- Task prompt
Give an exact copy of the line that has "pyautogui.click(x=<x>, y=<y>)" and of every line below it, through the last, with nothing else.
======
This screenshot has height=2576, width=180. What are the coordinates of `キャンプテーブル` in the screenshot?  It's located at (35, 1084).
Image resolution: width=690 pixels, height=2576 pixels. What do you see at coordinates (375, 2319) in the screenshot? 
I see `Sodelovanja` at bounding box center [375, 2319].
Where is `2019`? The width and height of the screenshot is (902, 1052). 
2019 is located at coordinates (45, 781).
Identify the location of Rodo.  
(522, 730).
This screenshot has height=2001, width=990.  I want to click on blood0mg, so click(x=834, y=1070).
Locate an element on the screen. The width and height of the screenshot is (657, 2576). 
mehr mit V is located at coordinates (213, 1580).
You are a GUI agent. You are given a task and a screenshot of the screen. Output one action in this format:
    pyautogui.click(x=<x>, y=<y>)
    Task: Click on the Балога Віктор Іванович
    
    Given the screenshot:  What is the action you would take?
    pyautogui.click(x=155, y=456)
======
- Worked solution
    pyautogui.click(x=<x>, y=<y>)
    Task: Click on the Балога Віктор Іванович
    
    Given the screenshot:  What is the action you would take?
    pyautogui.click(x=155, y=456)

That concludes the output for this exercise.